Алексей молча зачерпнул ложкой борщ. Густой, насыщенного рубинового цвета, с островком сметаны посередине – точно такой же, как в детстве. Он помнил, как прибегал с тренировок голодный, и мама кормила его, расспрашивая про школу, друзей, тренера...
– А помнишь Светочку Климову? – неожиданно спросила мать. – Дочку моей подруги с работы? Она недавно из Италии вернулась, такая умница...
– Мам.
– Что "мам"? Я просто рассказываю. Между прочим, она теперь в банке работает, начальником отдела. И готовит замечательно, Тамара говорит...
Алексей отложил ложку. В горле встал ком.
– А что не ешь? – Вера Николаевна присела напротив, подперев подбородок рукой. Её серые глаза, так похожие на его собственные, смотрели внимательно, изучающе. – Ты какой-то странный в последнее время. Задумчивый.
– Всё нормально, мам. Просто устаю на работе.
– Может, не только в работе дело? – она чуть наклонила голову. – Ты поспешил с этой свадьбой, а теперь жалеешь?
Вопрос упал между ними, как камень в тихий пруд. Алексей попытался рассмеяться, но смех вышел нервным, неестественным.

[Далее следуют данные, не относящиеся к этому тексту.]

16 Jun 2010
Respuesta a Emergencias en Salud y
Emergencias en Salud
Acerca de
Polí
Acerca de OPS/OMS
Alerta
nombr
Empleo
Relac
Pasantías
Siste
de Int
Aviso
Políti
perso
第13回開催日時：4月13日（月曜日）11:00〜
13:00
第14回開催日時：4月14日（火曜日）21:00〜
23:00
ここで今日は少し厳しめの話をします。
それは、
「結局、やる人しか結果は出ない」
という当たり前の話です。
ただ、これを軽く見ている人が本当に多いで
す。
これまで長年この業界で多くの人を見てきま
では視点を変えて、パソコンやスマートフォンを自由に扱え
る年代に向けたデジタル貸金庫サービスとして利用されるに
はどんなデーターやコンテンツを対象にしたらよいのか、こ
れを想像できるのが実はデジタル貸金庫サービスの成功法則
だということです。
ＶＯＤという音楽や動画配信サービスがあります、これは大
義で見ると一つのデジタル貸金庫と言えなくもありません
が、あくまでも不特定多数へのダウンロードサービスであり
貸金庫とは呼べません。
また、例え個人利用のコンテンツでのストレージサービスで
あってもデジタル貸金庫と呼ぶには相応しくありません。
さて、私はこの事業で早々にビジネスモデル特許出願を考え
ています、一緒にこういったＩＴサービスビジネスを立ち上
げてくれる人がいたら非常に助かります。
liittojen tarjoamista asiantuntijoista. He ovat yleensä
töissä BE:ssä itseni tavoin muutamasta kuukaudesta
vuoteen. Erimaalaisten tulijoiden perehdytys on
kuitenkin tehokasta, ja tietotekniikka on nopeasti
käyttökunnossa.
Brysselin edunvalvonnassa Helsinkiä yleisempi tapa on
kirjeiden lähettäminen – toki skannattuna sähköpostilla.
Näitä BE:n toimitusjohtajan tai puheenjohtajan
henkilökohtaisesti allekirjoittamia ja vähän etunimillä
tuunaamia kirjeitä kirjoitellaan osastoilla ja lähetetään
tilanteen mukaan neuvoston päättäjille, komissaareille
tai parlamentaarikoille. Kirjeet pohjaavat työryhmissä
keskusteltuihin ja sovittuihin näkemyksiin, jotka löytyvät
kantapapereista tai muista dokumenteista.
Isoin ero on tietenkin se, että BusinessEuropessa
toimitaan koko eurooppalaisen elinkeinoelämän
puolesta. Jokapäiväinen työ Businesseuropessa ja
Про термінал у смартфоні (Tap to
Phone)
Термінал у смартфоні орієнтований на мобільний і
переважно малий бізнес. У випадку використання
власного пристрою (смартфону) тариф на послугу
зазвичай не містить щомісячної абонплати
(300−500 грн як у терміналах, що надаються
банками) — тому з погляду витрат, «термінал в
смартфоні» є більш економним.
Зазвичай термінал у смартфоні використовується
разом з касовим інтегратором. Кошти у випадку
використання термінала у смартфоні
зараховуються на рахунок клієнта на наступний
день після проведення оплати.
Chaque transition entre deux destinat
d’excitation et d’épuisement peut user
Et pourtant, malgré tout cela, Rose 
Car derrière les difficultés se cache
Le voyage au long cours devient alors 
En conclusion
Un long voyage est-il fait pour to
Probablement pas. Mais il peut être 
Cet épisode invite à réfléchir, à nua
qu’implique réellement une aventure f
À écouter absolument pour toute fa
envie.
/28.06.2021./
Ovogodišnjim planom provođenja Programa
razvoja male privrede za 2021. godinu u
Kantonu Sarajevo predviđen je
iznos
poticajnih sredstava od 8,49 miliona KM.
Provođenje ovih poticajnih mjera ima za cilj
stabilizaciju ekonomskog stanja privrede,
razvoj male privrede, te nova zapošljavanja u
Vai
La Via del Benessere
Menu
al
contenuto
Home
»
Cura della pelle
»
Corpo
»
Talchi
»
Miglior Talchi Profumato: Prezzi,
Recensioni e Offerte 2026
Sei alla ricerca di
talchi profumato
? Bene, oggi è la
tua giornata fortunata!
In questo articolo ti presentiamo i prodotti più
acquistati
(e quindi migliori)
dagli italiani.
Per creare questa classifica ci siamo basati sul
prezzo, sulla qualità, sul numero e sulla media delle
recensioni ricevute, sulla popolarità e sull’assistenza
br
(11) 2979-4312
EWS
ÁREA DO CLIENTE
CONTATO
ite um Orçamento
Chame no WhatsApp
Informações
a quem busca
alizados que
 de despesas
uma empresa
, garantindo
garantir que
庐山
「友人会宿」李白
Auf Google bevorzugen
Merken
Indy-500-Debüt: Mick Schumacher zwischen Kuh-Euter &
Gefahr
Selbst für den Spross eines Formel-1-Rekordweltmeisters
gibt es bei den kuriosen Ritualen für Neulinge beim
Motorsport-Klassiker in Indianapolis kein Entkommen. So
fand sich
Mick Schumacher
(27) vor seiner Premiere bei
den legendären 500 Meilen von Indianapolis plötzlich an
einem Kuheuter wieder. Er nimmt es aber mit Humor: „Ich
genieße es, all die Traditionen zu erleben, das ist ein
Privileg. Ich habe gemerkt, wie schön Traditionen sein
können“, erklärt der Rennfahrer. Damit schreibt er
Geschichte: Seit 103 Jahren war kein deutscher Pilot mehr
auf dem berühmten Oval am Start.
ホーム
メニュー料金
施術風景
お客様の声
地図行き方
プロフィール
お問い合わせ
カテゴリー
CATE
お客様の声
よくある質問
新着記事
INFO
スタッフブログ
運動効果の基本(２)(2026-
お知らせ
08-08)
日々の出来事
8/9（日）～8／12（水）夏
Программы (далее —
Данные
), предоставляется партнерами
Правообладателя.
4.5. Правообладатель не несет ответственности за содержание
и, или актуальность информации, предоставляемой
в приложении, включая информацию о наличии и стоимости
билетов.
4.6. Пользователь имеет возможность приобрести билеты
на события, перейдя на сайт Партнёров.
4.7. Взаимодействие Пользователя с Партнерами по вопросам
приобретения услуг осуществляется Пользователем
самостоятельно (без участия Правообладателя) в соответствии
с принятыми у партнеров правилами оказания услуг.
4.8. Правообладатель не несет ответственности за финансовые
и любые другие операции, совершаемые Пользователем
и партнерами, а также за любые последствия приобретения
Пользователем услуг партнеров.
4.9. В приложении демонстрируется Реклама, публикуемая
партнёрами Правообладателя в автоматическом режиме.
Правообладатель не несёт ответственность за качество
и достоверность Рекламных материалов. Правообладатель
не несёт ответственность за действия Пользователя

– Что за глупости? С чего ты взяла?
– Материнское сердце, сынок, – она говорила мягко, почти мурлыкающе, но в голосе слышались стальные нотки. – Я же вижу, как ты изменился. Раньше каждое воскресенье приходил, а теперь раз в месяц если выберешься...
– У нас с Мариной своя жизнь теперь.
– Своя жизнь... – эхом отозвалась Вера Николаевна. – А я что, чужая стала?
Алексей потёр виски. Головная боль, которая начала отступать после прогулки, возвращалась с новой силой.
– Мам, давай не будем.
– Ладно-ладно, – она встала, начала собирать тарелки. – Я же о тебе беспокоюсь. Мать имеет право беспокоиться? Или это тоже теперь... чужое?
Остаток обеда прошёл в тягостном молчании. Алексей mechanически жевал котлеты, пытаясь не замечать пристального взгляда матери. Её вопрос, как заноза, засел в голове. Жалеет ли он? Нет, конечно нет. Он любит Марину. Любит её смех, её увлечённость искусством, её способность видеть красоту в мелочах... Но почему тогда эти слова так задели его?
Когда он собрался уходить, мать вдруг обняла его крепко-крепко, как в детстве.
– Ты только подумай хорошенько, сынок. Пока не поздно.
Домой Алексей шёл пешком, хотя на улице уже темнело. В голове крутились обрывки разговора, мамины намёки, собственные сомнения... Он не заметил, как телефон снова завибрировал – Марина. Три пропущенных вызова.
В квартире горел свет – жена ждала его. Она сидела в кресле, закутавшись в плед, с книгой на коленях. При его появлении подняла голову:
– Я звонила.
– Прости, задумался... – Алексей стянул ботинки, прошёл в комнату.
– Как мама?
– Нормально.
Марина отложила книгу, внимательно посмотрела на него:
– Что-то случилось?
– Нет, всё в порядке. Просто устал.
Но она уже видела – что-то не так. Всегда видела его насквозь.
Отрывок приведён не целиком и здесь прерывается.